From the records below, pull each line that has "axis".

---

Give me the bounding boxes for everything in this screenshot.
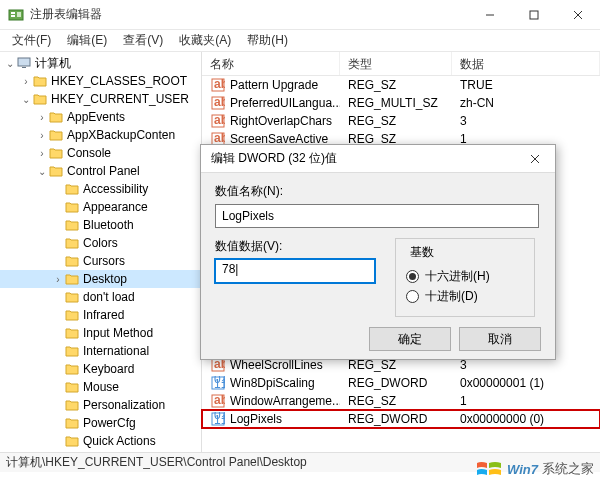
list-row[interactable]: 011110Win8DpiScalingREG_DWORD0x00000001 … <box>202 374 600 392</box>
value-data: 3 <box>452 114 600 128</box>
col-header-type[interactable]: 类型 <box>340 52 452 75</box>
menubar: 文件(F) 编辑(E) 查看(V) 收藏夹(A) 帮助(H) <box>0 30 600 52</box>
folder-icon <box>64 362 80 376</box>
chevron-right-icon[interactable]: › <box>52 274 64 285</box>
chevron-right-icon[interactable]: › <box>36 148 48 159</box>
dialog-close-button[interactable] <box>515 145 555 173</box>
tree-item[interactable]: Personalization <box>0 396 201 414</box>
value-type: REG_DWORD <box>340 376 452 390</box>
value-name: WindowArrangeme... <box>230 394 340 408</box>
tree-item[interactable]: Appearance <box>0 198 201 216</box>
value-data: zh-CN <box>452 96 600 110</box>
value-name: LogPixels <box>230 412 282 426</box>
menu-view[interactable]: 查看(V) <box>115 30 171 51</box>
tree-item[interactable]: Input Method <box>0 324 201 342</box>
value-name-input[interactable] <box>215 204 539 228</box>
tree-label: Quick Actions <box>83 434 156 448</box>
folder-icon <box>48 128 64 142</box>
registry-tree[interactable]: ⌄ 计算机 ›HKEY_CLASSES_ROOT⌄HKEY_CURRENT_US… <box>0 52 202 452</box>
tree-item[interactable]: ⌄HKEY_CURRENT_USER <box>0 90 201 108</box>
tree-item[interactable]: International <box>0 342 201 360</box>
status-path: 计算机\HKEY_CURRENT_USER\Control Panel\Desk… <box>6 454 307 471</box>
menu-favorites[interactable]: 收藏夹(A) <box>171 30 239 51</box>
tree-item[interactable]: Mouse <box>0 378 201 396</box>
tree-label: Cursors <box>83 254 125 268</box>
tree-label: PowerCfg <box>83 416 136 430</box>
tree-item[interactable]: ›Console <box>0 144 201 162</box>
list-row[interactable]: abPattern UpgradeREG_SZTRUE <box>202 76 600 94</box>
tree-item[interactable]: Sound <box>0 450 201 452</box>
tree-label: Mouse <box>83 380 119 394</box>
titlebar: 注册表编辑器 <box>0 0 600 30</box>
tree-item[interactable]: ›AppEvents <box>0 108 201 126</box>
folder-icon <box>48 164 64 178</box>
value-data: 1 <box>452 394 600 408</box>
menu-edit[interactable]: 编辑(E) <box>59 30 115 51</box>
value-name: Pattern Upgrade <box>230 78 318 92</box>
chevron-right-icon[interactable]: › <box>20 76 32 87</box>
tree-label: Desktop <box>83 272 127 286</box>
tree-label: Console <box>67 146 111 160</box>
folder-icon <box>64 218 80 232</box>
edit-dword-dialog: 编辑 DWORD (32 位)值 数值名称(N): 数值数据(V): 78 基数… <box>200 144 556 360</box>
tree-item[interactable]: don't load <box>0 288 201 306</box>
minimize-button[interactable] <box>468 0 512 30</box>
value-name: Win8DpiScaling <box>230 376 315 390</box>
radio-icon <box>406 270 419 283</box>
chevron-right-icon[interactable]: › <box>36 130 48 141</box>
tree-item[interactable]: PowerCfg <box>0 414 201 432</box>
tree-root[interactable]: ⌄ 计算机 <box>0 54 201 72</box>
maximize-button[interactable] <box>512 0 556 30</box>
tree-item[interactable]: Bluetooth <box>0 216 201 234</box>
close-button[interactable] <box>556 0 600 30</box>
cancel-button[interactable]: 取消 <box>459 327 541 351</box>
tree-item[interactable]: Infrared <box>0 306 201 324</box>
menu-file[interactable]: 文件(F) <box>4 30 59 51</box>
value-data: TRUE <box>452 78 600 92</box>
window-controls <box>468 0 600 30</box>
list-header: 名称 类型 数据 <box>202 52 600 76</box>
chevron-right-icon[interactable]: › <box>36 112 48 123</box>
value-name: PreferredUILangua... <box>230 96 340 110</box>
chevron-down-icon[interactable]: ⌄ <box>36 166 48 177</box>
ok-button[interactable]: 确定 <box>369 327 451 351</box>
tree-item[interactable]: ›AppXBackupConten <box>0 126 201 144</box>
chevron-down-icon[interactable]: ⌄ <box>20 94 32 105</box>
dialog-title-text: 编辑 DWORD (32 位)值 <box>211 150 337 167</box>
svg-rect-9 <box>22 67 26 68</box>
tree-item[interactable]: Colors <box>0 234 201 252</box>
tree-label: Keyboard <box>83 362 134 376</box>
folder-icon <box>64 254 80 268</box>
tree-label: 计算机 <box>35 55 71 72</box>
tree-item[interactable]: ⌄Control Panel <box>0 162 201 180</box>
tree-item[interactable]: ›HKEY_CLASSES_ROOT <box>0 72 201 90</box>
tree-label: HKEY_CLASSES_ROOT <box>51 74 187 88</box>
radio-dec[interactable]: 十进制(D) <box>406 288 524 305</box>
value-data-input[interactable]: 78 <box>215 259 375 283</box>
list-row[interactable]: abPreferredUILangua...REG_MULTI_SZzh-CN <box>202 94 600 112</box>
value-type: REG_SZ <box>340 394 452 408</box>
col-header-data[interactable]: 数据 <box>452 52 600 75</box>
folder-icon <box>48 110 64 124</box>
dialog-titlebar[interactable]: 编辑 DWORD (32 位)值 <box>201 145 555 173</box>
col-header-name[interactable]: 名称 <box>202 52 340 75</box>
tree-item[interactable]: Keyboard <box>0 360 201 378</box>
tree-item[interactable]: Accessibility <box>0 180 201 198</box>
tree-item[interactable]: Cursors <box>0 252 201 270</box>
tree-label: Control Panel <box>67 164 140 178</box>
list-row[interactable]: abWindowArrangeme...REG_SZ1 <box>202 392 600 410</box>
tree-item[interactable]: ›Desktop <box>0 270 201 288</box>
value-data: 0x00000001 (1) <box>452 376 600 390</box>
tree-item[interactable]: Quick Actions <box>0 432 201 450</box>
radio-hex[interactable]: 十六进制(H) <box>406 268 524 285</box>
list-row[interactable]: abRightOverlapCharsREG_SZ3 <box>202 112 600 130</box>
reg-binary-icon: 011110 <box>210 376 226 390</box>
svg-text:ab: ab <box>214 96 225 109</box>
menu-help[interactable]: 帮助(H) <box>239 30 296 51</box>
tree-label: Bluetooth <box>83 218 134 232</box>
svg-rect-3 <box>17 12 21 17</box>
folder-icon <box>32 74 48 88</box>
chevron-down-icon[interactable]: ⌄ <box>4 58 16 69</box>
tree-label: International <box>83 344 149 358</box>
list-row[interactable]: 011110LogPixelsREG_DWORD0x00000000 (0) <box>202 410 600 428</box>
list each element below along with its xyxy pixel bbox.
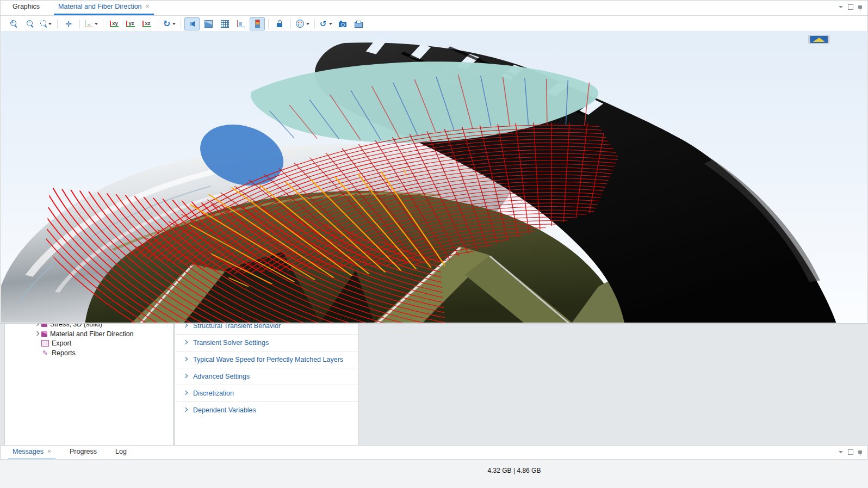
tab-label: Graphics — [13, 3, 40, 10]
panel-maximize-icon[interactable] — [848, 449, 853, 455]
section-advanced-settings[interactable]: Advanced Settings — [175, 368, 358, 385]
image-snapshot-icon — [339, 22, 346, 27]
section-dependent-variables[interactable]: Dependent Variables — [175, 401, 358, 418]
panel-menu-icon[interactable] — [839, 451, 843, 453]
section-typical-wave-speed-for-perfectly-matched-layers[interactable]: Typical Wave Speed for Perfectly Matched… — [175, 351, 358, 368]
print-icon — [355, 22, 363, 28]
color-legend-icon — [255, 20, 260, 28]
expander-icon — [182, 323, 189, 328]
toolbar-divider — [158, 19, 158, 29]
messages-tab-messages[interactable]: Messages× — [8, 447, 55, 460]
go-to-view-icon — [85, 20, 92, 27]
report-icon — [41, 349, 49, 357]
environment-reflections-button[interactable] — [201, 17, 216, 30]
expander-icon — [182, 391, 189, 396]
view-xy-button[interactable]: xy — [107, 17, 122, 30]
zoom-in-icon — [10, 20, 16, 26]
panel-pin-icon[interactable] — [858, 5, 862, 9]
toolbar-divider — [103, 19, 103, 29]
section-label: Dependent Variables — [193, 406, 256, 414]
update-button[interactable] — [318, 17, 334, 30]
toolbar-divider — [314, 19, 315, 29]
view-yz-icon: yz — [126, 21, 134, 27]
view-xz-icon: xz — [142, 21, 151, 27]
tree-item-reports[interactable]: Reports — [5, 348, 173, 358]
toolbar-divider — [57, 19, 58, 29]
tab-label: Progress — [70, 448, 97, 455]
expander-icon — [182, 374, 189, 379]
memory-usage: 4.32 GB | 4.86 GB — [160, 467, 868, 474]
messages-tab-row: Messages×ProgressLog — [1, 446, 867, 461]
section-label: Advanced Settings — [193, 373, 250, 380]
section-label: Transient Solver Settings — [193, 339, 269, 347]
section-transient-solver-settings[interactable]: Transient Solver Settings — [175, 334, 358, 351]
tree-item-label: Export — [52, 339, 71, 347]
zoom-out-button[interactable] — [22, 17, 38, 30]
go-to-view-button[interactable] — [83, 17, 100, 30]
panel-maximize-icon[interactable] — [848, 4, 853, 10]
chevron-down-icon — [306, 23, 309, 25]
scene-appearance-button[interactable] — [294, 17, 311, 30]
toolbar-divider — [181, 19, 181, 29]
messages-tab-progress[interactable]: Progress — [65, 447, 101, 460]
view-xz-button[interactable]: xz — [139, 17, 154, 30]
zoom-out-icon — [27, 20, 33, 26]
graphics-toolbar: xyyzxz — [1, 16, 867, 32]
toolbar-divider — [268, 19, 269, 29]
panel-pin-icon[interactable] — [858, 450, 862, 454]
close-tab-icon[interactable]: × — [146, 3, 150, 10]
expander-icon — [182, 357, 189, 362]
show-axis-orientation-button[interactable] — [233, 17, 249, 30]
scene-light-button[interactable] — [184, 17, 200, 30]
comsol-window: tire_inflation.mph - COMSOL Multiphysics… — [0, 0, 868, 488]
tab-label: Messages — [13, 448, 44, 455]
chevron-down-icon — [95, 23, 98, 25]
status-bar: 4.32 GB | 4.86 GB — [0, 459, 868, 488]
scene-appearance-icon — [296, 20, 304, 28]
show-grid-icon — [221, 20, 229, 28]
plot3d-icon — [41, 331, 47, 337]
close-tab-icon[interactable]: × — [47, 448, 51, 455]
section-discretization[interactable]: Discretization — [175, 385, 358, 401]
graphics-tab-graphics[interactable]: Graphics — [8, 2, 44, 15]
rotate-button[interactable] — [162, 17, 177, 30]
lock-view-icon — [277, 23, 282, 27]
tree-item-material-and-fiber-direction[interactable]: Material and Fiber Direction — [5, 329, 173, 339]
graphics-tab-material-and-fiber-direction[interactable]: Material and Fiber Direction× — [54, 2, 154, 15]
scene-light-icon — [190, 21, 195, 27]
export-icon — [41, 340, 49, 347]
toolbar-divider — [290, 19, 291, 29]
environment-reflections-icon — [204, 20, 213, 28]
plot-thumbnail-icon[interactable] — [809, 35, 829, 44]
zoom-extents-button[interactable] — [61, 17, 76, 30]
chevron-down-icon — [329, 23, 332, 25]
expander-icon — [182, 407, 189, 412]
rotate-icon — [163, 18, 170, 29]
color-legend-button[interactable] — [250, 17, 265, 30]
messages-tab-log[interactable]: Log — [111, 447, 131, 460]
chevron-down-icon — [172, 23, 176, 25]
tire-render — [1, 31, 867, 323]
lock-view-button[interactable] — [272, 17, 287, 30]
print-button[interactable] — [351, 17, 367, 30]
zoom-box-button[interactable] — [39, 17, 54, 30]
tree-item-export[interactable]: Export — [5, 338, 173, 348]
section-label: Typical Wave Speed for Perfectly Matched… — [193, 356, 343, 363]
show-grid-button[interactable] — [217, 17, 232, 30]
view-yz-button[interactable]: yz — [123, 17, 138, 30]
tree-item-label: Material and Fiber Direction — [50, 330, 134, 338]
chevron-down-icon — [48, 23, 52, 25]
view-xy-icon: xy — [110, 21, 119, 27]
expander-icon — [182, 340, 189, 345]
graphics-canvas[interactable] — [1, 31, 867, 323]
zoom-extents-icon — [65, 20, 72, 28]
toolbar-divider — [79, 19, 80, 29]
zoom-in-button[interactable] — [6, 17, 21, 30]
show-axis-orientation-icon — [237, 20, 245, 27]
panel-menu-icon[interactable] — [839, 6, 843, 8]
zoom-box-icon — [40, 20, 46, 26]
tab-label: Log — [115, 448, 127, 455]
graphics-tab-row: GraphicsMaterial and Fiber Direction× — [1, 1, 867, 16]
expander-icon[interactable] — [33, 331, 40, 336]
image-snapshot-button[interactable] — [335, 17, 350, 30]
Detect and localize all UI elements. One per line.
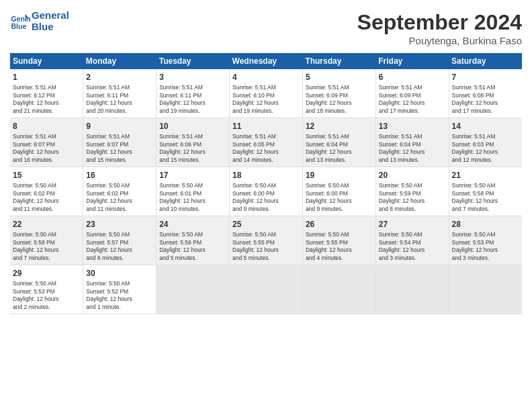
day-info: Sunrise: 5:50 AM Sunset: 5:54 PM Dayligh… [379, 231, 446, 262]
day-info: Sunrise: 5:50 AM Sunset: 5:53 PM Dayligh… [13, 280, 80, 311]
calendar-cell-empty [375, 265, 449, 314]
calendar-table: SundayMondayTuesdayWednesdayThursdayFrid… [10, 53, 522, 314]
day-info: Sunrise: 5:50 AM Sunset: 6:00 PM Dayligh… [306, 182, 373, 213]
calendar-cell-empty [302, 265, 375, 314]
calendar-cell-empty [157, 265, 230, 314]
day-info: Sunrise: 5:50 AM Sunset: 6:00 PM Dayligh… [232, 182, 300, 213]
day-number: 9 [86, 121, 153, 132]
day-info: Sunrise: 5:51 AM Sunset: 6:03 PM Dayligh… [452, 133, 519, 164]
day-number: 15 [13, 170, 80, 181]
calendar-cell-3: 3Sunrise: 5:51 AM Sunset: 6:11 PM Daylig… [157, 69, 230, 118]
calendar-cell-8: 8Sunrise: 5:51 AM Sunset: 6:07 PM Daylig… [10, 118, 83, 167]
day-number: 2 [86, 72, 153, 83]
week-row-5: 29Sunrise: 5:50 AM Sunset: 5:53 PM Dayli… [10, 265, 522, 314]
day-info: Sunrise: 5:51 AM Sunset: 6:05 PM Dayligh… [232, 133, 300, 164]
header-day-sunday: Sunday [10, 53, 83, 69]
day-number: 29 [13, 268, 80, 279]
calendar-cell-15: 15Sunrise: 5:50 AM Sunset: 6:02 PM Dayli… [10, 167, 83, 216]
calendar-cell-28: 28Sunrise: 5:50 AM Sunset: 5:53 PM Dayli… [449, 216, 522, 265]
day-number: 25 [232, 219, 300, 230]
day-info: Sunrise: 5:50 AM Sunset: 5:52 PM Dayligh… [86, 280, 153, 311]
day-number: 4 [232, 72, 300, 83]
day-number: 21 [452, 170, 519, 181]
day-number: 19 [306, 170, 373, 181]
calendar-cell-empty [449, 265, 522, 314]
day-info: Sunrise: 5:50 AM Sunset: 5:55 PM Dayligh… [306, 231, 373, 262]
day-number: 28 [452, 219, 519, 230]
day-number: 3 [159, 72, 226, 83]
week-row-4: 22Sunrise: 5:50 AM Sunset: 5:58 PM Dayli… [10, 216, 522, 265]
day-info: Sunrise: 5:51 AM Sunset: 6:12 PM Dayligh… [13, 84, 80, 115]
day-info: Sunrise: 5:51 AM Sunset: 6:11 PM Dayligh… [159, 84, 226, 115]
day-number: 6 [379, 72, 446, 83]
calendar-cell-11: 11Sunrise: 5:51 AM Sunset: 6:05 PM Dayli… [230, 118, 303, 167]
calendar-cell-27: 27Sunrise: 5:50 AM Sunset: 5:54 PM Dayli… [375, 216, 449, 265]
calendar-cell-30: 30Sunrise: 5:50 AM Sunset: 5:52 PM Dayli… [83, 265, 157, 314]
logo: General Blue General Blue [10, 10, 69, 32]
calendar-cell-29: 29Sunrise: 5:50 AM Sunset: 5:53 PM Dayli… [10, 265, 83, 314]
calendar-cell-22: 22Sunrise: 5:50 AM Sunset: 5:58 PM Dayli… [10, 216, 83, 265]
day-info: Sunrise: 5:51 AM Sunset: 6:09 PM Dayligh… [379, 84, 446, 115]
day-number: 23 [86, 219, 153, 230]
day-info: Sunrise: 5:51 AM Sunset: 6:08 PM Dayligh… [452, 84, 519, 115]
day-number: 10 [159, 121, 226, 132]
day-info: Sunrise: 5:51 AM Sunset: 6:07 PM Dayligh… [86, 133, 153, 164]
calendar-cell-19: 19Sunrise: 5:50 AM Sunset: 6:00 PM Dayli… [302, 167, 375, 216]
day-number: 16 [86, 170, 153, 181]
header: General Blue General Blue September 2024… [10, 10, 522, 46]
day-number: 18 [232, 170, 300, 181]
day-number: 13 [379, 121, 446, 132]
day-info: Sunrise: 5:50 AM Sunset: 6:01 PM Dayligh… [159, 182, 226, 213]
header-day-thursday: Thursday [302, 53, 375, 69]
calendar-cell-24: 24Sunrise: 5:50 AM Sunset: 5:56 PM Dayli… [157, 216, 230, 265]
week-row-1: 1Sunrise: 5:51 AM Sunset: 6:12 PM Daylig… [10, 69, 522, 118]
day-info: Sunrise: 5:50 AM Sunset: 5:57 PM Dayligh… [86, 231, 153, 262]
calendar-cell-16: 16Sunrise: 5:50 AM Sunset: 6:02 PM Dayli… [83, 167, 157, 216]
day-number: 30 [86, 268, 153, 279]
day-info: Sunrise: 5:50 AM Sunset: 6:02 PM Dayligh… [86, 182, 153, 213]
day-info: Sunrise: 5:51 AM Sunset: 6:04 PM Dayligh… [379, 133, 446, 164]
calendar-cell-18: 18Sunrise: 5:50 AM Sunset: 6:00 PM Dayli… [230, 167, 303, 216]
day-info: Sunrise: 5:50 AM Sunset: 5:59 PM Dayligh… [379, 182, 446, 213]
day-number: 8 [13, 121, 80, 132]
month-title: September 2024 [357, 10, 522, 35]
header-day-tuesday: Tuesday [157, 53, 230, 69]
calendar-cell-14: 14Sunrise: 5:51 AM Sunset: 6:03 PM Dayli… [449, 118, 522, 167]
week-row-2: 8Sunrise: 5:51 AM Sunset: 6:07 PM Daylig… [10, 118, 522, 167]
day-info: Sunrise: 5:50 AM Sunset: 5:58 PM Dayligh… [13, 231, 80, 262]
day-info: Sunrise: 5:51 AM Sunset: 6:10 PM Dayligh… [232, 84, 300, 115]
calendar-cell-7: 7Sunrise: 5:51 AM Sunset: 6:08 PM Daylig… [449, 69, 522, 118]
logo-icon: General Blue [10, 11, 30, 32]
calendar-cell-17: 17Sunrise: 5:50 AM Sunset: 6:01 PM Dayli… [157, 167, 230, 216]
title-block: September 2024 Pouytenga, Burkina Faso [357, 10, 522, 46]
day-number: 1 [13, 72, 80, 83]
day-number: 22 [13, 219, 80, 230]
day-info: Sunrise: 5:50 AM Sunset: 5:56 PM Dayligh… [159, 231, 226, 262]
day-number: 5 [306, 72, 373, 83]
day-number: 27 [379, 219, 446, 230]
day-info: Sunrise: 5:51 AM Sunset: 6:07 PM Dayligh… [13, 133, 80, 164]
header-row: SundayMondayTuesdayWednesdayThursdayFrid… [10, 53, 522, 69]
header-day-wednesday: Wednesday [230, 53, 303, 69]
day-number: 24 [159, 219, 226, 230]
calendar-cell-empty [230, 265, 303, 314]
week-row-3: 15Sunrise: 5:50 AM Sunset: 6:02 PM Dayli… [10, 167, 522, 216]
logo-general: General [32, 9, 69, 21]
day-number: 20 [379, 170, 446, 181]
calendar-cell-10: 10Sunrise: 5:51 AM Sunset: 6:06 PM Dayli… [157, 118, 230, 167]
svg-text:Blue: Blue [11, 21, 27, 30]
calendar-cell-26: 26Sunrise: 5:50 AM Sunset: 5:55 PM Dayli… [302, 216, 375, 265]
calendar-cell-6: 6Sunrise: 5:51 AM Sunset: 6:09 PM Daylig… [375, 69, 449, 118]
calendar-cell-13: 13Sunrise: 5:51 AM Sunset: 6:04 PM Dayli… [375, 118, 449, 167]
calendar-cell-5: 5Sunrise: 5:51 AM Sunset: 6:09 PM Daylig… [302, 69, 375, 118]
calendar-cell-12: 12Sunrise: 5:51 AM Sunset: 6:04 PM Dayli… [302, 118, 375, 167]
header-day-friday: Friday [375, 53, 449, 69]
day-number: 17 [159, 170, 226, 181]
calendar-cell-2: 2Sunrise: 5:51 AM Sunset: 6:11 PM Daylig… [83, 69, 157, 118]
calendar-cell-9: 9Sunrise: 5:51 AM Sunset: 6:07 PM Daylig… [83, 118, 157, 167]
header-day-monday: Monday [83, 53, 157, 69]
header-day-saturday: Saturday [449, 53, 522, 69]
day-info: Sunrise: 5:50 AM Sunset: 5:55 PM Dayligh… [232, 231, 300, 262]
day-number: 12 [306, 121, 373, 132]
day-info: Sunrise: 5:50 AM Sunset: 5:58 PM Dayligh… [452, 182, 519, 213]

---

◆ SOLUTION FOR THIS PROBLEM:
show-axis-orientation-button[interactable] — [233, 17, 249, 30]
show-axis-orientation-icon — [237, 20, 245, 27]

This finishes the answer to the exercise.